Cody And yet if you’re already supporting multiple models, you’re probably paying that complexity somewhere anyway. The question is whether it’s hidden in random prompt hacks or centralized in something like Deep Agents profiles.

Justy That’s a good distinction. I think the market for this is teams building agentic developer tools, support workflows, research assistants, anything with tool use and provider switching.
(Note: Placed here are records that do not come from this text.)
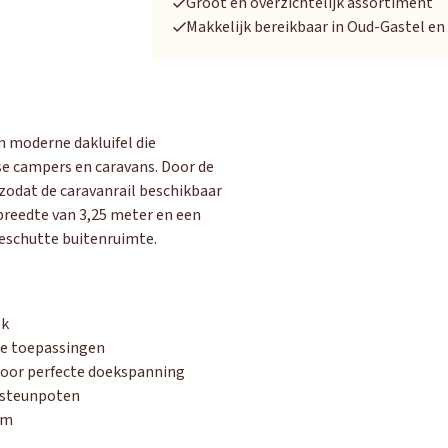
Groot en overzichtelijk assortiment
Makkelijk bereikbaar in Oud-Gastel e
n moderne dakluifel die
se campers en caravans. Door de
, zodat de caravanrail beschikbaar
 breedte van 3,25 meter en een
OUD GASTEL
beschutte buitenruimte.
Adria
Eriba
Hymer
Knaus
HERPEN
ek
Adria
Bürstner
Caravelair
Easy Caravanning
Eura Mobil
ere toepassingen
oor perfecte doekspanning
 steunpoten
em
Less so a hobby project that just wants one bot to answer questions.

Cody Yeah, and I’d add that it’s especially relevant for people with evals. If you can measure the delta cleanly, the profile idea gives you a knob to turn without touching the rest of your stack.

Justy So the real verdict is probably: not magic, but not fluff either. If you’re serious about agents across model families, per-model harness tuning is a legit lever.

Cody Agreed. My skepticism is mostly about scope, not usefulness. The win is real, the gains are plausible, and the architecture makes sense. I just wouldn’t mistake a profile for a substitute for solid evals or a good task spec.

Justy And I wouldn’t ignore it just because it sounds like prompt fiddling. Sometimes prompt fiddling is the product. [chuckles]

Cody Fair. Build Next-wise, I’d do a weekend test with one open-source agent stack and two models. Take a simple repo, maybe a codebase you already know, and run the same task set with one shared harness versus model-specific prompts and tool names.

Justy Yeah, and keep it concrete. Compare something like Deep Agents if you’re already in that ecosystem, or even your own wrapper if you’re not. Use a few tasks that involve file edits, searches, and tests, then see if the profile actually changes pass rate or just makes the logs prettier.

Cody If you want a solo version, pick one bugfix task in a small repo and try it with two model configs. Track whether the model reads files before claiming things, whether it batches tool calls, and whether the final diff is actually usable.

Cody Exactly. And if the profile helps, great. If not, you’ve learned the harness wasn’t your bottleneck.

Justy Alright, that’s it for this one. Exploring Next. Thanks for hanging with us, and we’ll catch you in the next episode.